Daily Scripture

Thursday April 3, 2008

+ 2nd Week of Easter

They were living in revolutionary times but they were spiritual revolutionaries.

Readings: Acts 5:27-33 Psalm 34:2, 9, 17-20 John 3:31-36

We gave you strict orders, did we not, to stop teaching in that name. Yet you have filled Jerusalem with your teaching and want to bring this man’s blood upon us.’ But Peter and the Apostles said in reply, ‘We must obey God rather than men. [Acts 5:28-29]

I suppose the words ‘revolution’ and ‘revolutionary’ can be defined in different ways and surely had divers applications. George Washington led a revolution that resulted in the emancipation of our ancestors and the establishment of a new nation. We see this as a justified revolution. Native Americans have a slightly different take on the American Revolution.

Osama ben Laden is viewed by radical Moslems as a revolutionary but few in the east or west view his case and cause as anything but rampant barbarism.

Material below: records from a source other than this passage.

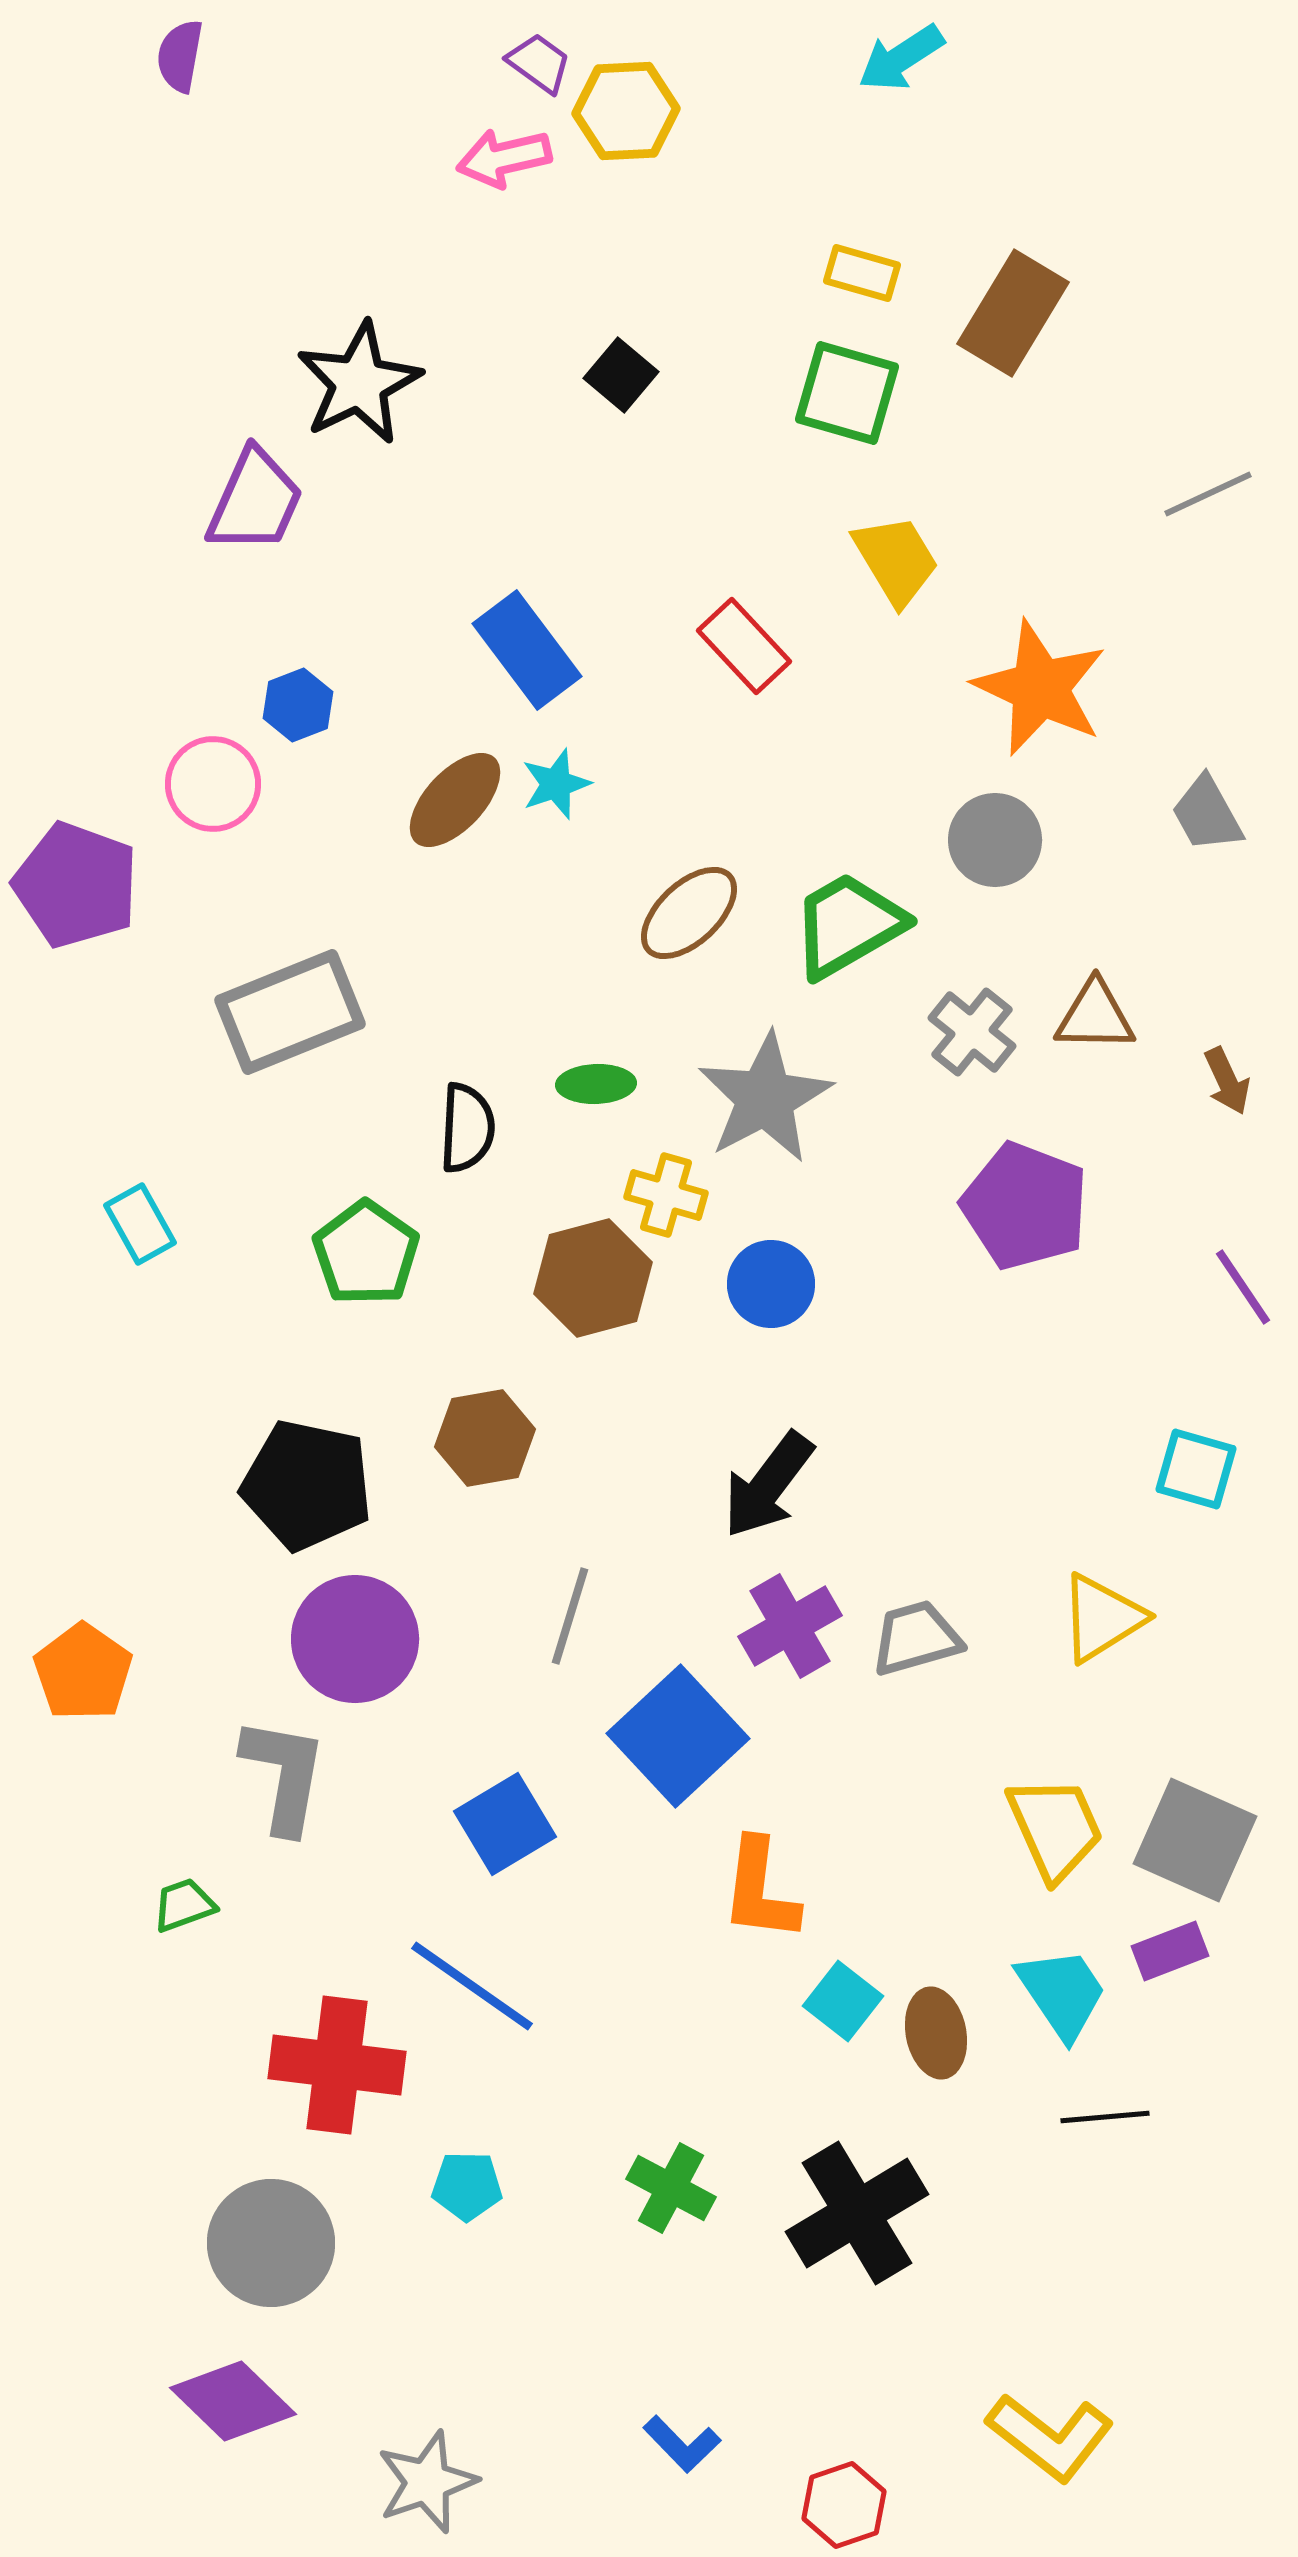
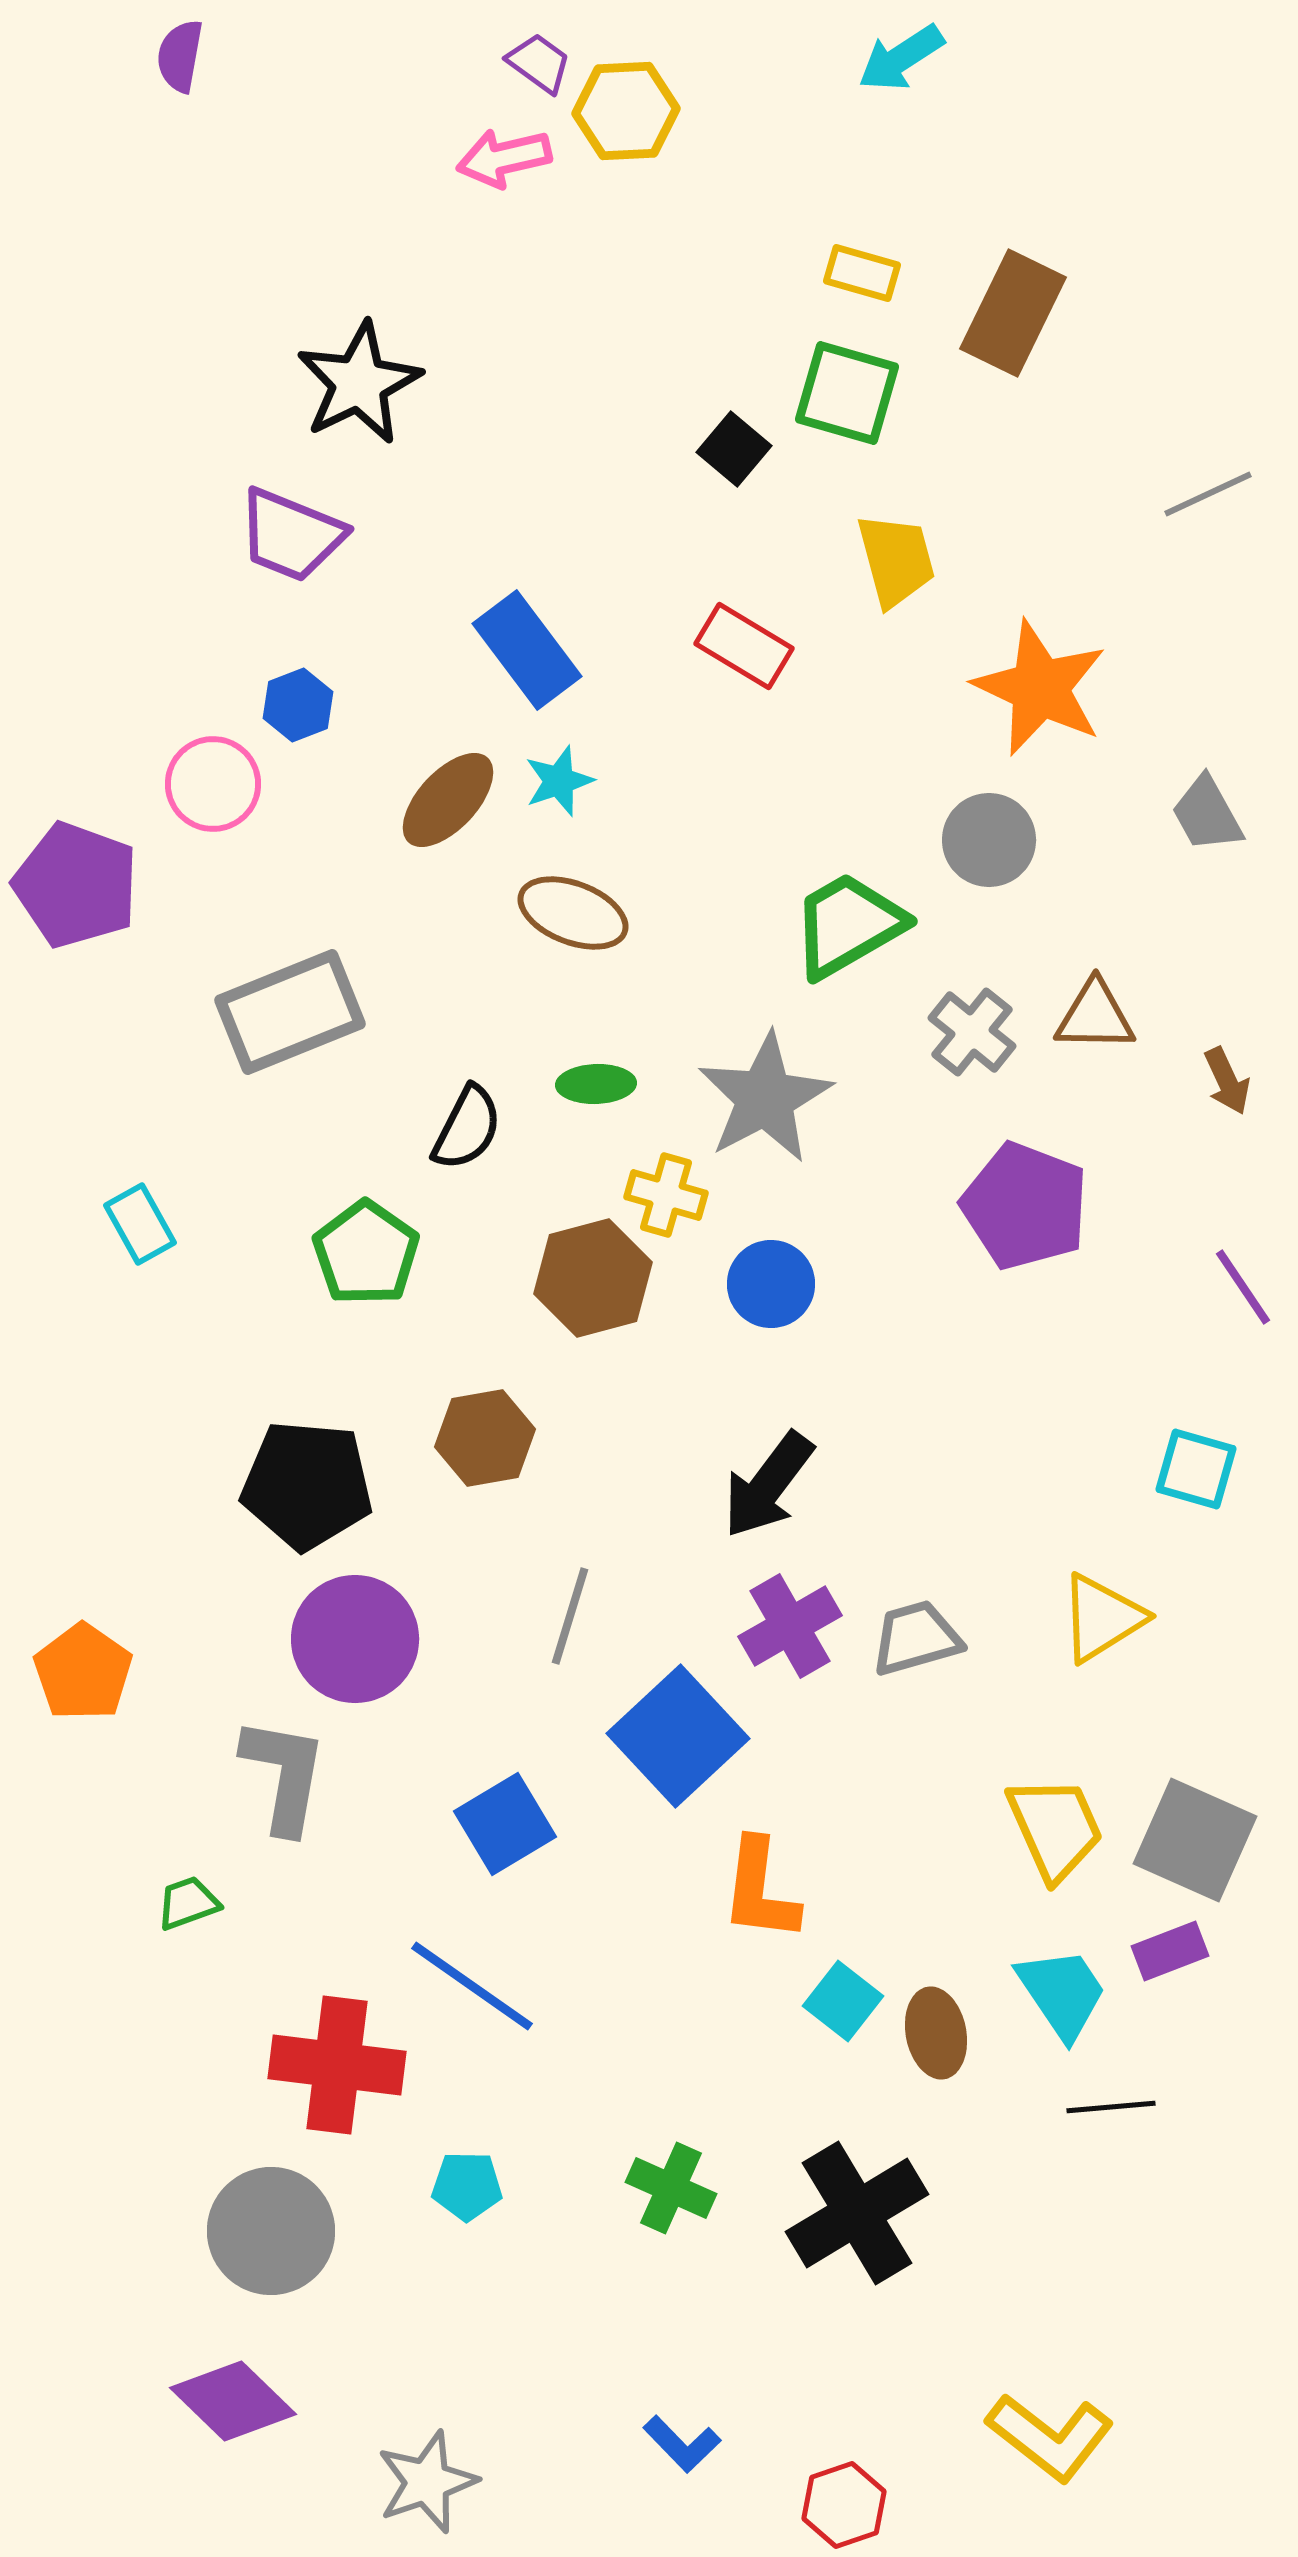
brown rectangle at (1013, 313): rotated 5 degrees counterclockwise
black square at (621, 375): moved 113 px right, 74 px down
purple trapezoid at (255, 501): moved 36 px right, 34 px down; rotated 88 degrees clockwise
yellow trapezoid at (896, 560): rotated 16 degrees clockwise
red rectangle at (744, 646): rotated 16 degrees counterclockwise
cyan star at (556, 784): moved 3 px right, 3 px up
brown ellipse at (455, 800): moved 7 px left
gray circle at (995, 840): moved 6 px left
brown ellipse at (689, 913): moved 116 px left; rotated 64 degrees clockwise
black semicircle at (467, 1128): rotated 24 degrees clockwise
black pentagon at (307, 1485): rotated 7 degrees counterclockwise
green trapezoid at (184, 1905): moved 4 px right, 2 px up
black line at (1105, 2117): moved 6 px right, 10 px up
green cross at (671, 2188): rotated 4 degrees counterclockwise
gray circle at (271, 2243): moved 12 px up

The Apostles and early witnesses to Christ were indeed revolutionaries who, as their Master, were not intent on the establishment of a new nation or even a new religion. Jesus and his apostles died as Jews.

Jesus was intent on the liberation of the soul and freedom of the spirit from the notion of alienation from a God who was outside the realm of their existence. The God of the religious institution had been buried in laws and legalisms by ‘traditional’ religion and religious authorities who held people captive to a false and punitive God rather than a God as mother and father of life and blessing, the ground of their being.

I think we are living in similar times. Traditional institutional religious practice has succumbed to a false image of God as primarily punitive—a God defined by rigid formulas and exclusionary categories to which religious leaders hold members hostage. We see this in biblical and doctrinal fundamentalism in almost all ‘name brand’ religions including Catholicism.

Those who speak the truth and who therefore are rooted in God are punished and those who protect the physically or spiritually abusive are rewarded with pedantic accolades that fail to hold them accountable to God’s truth which is anything but punitive.

The war in Iraq, the abuse crisis in the Church and the exploitation of migrants are just symptoms of a deeper global illness not unlike the time of ‘Caesar.’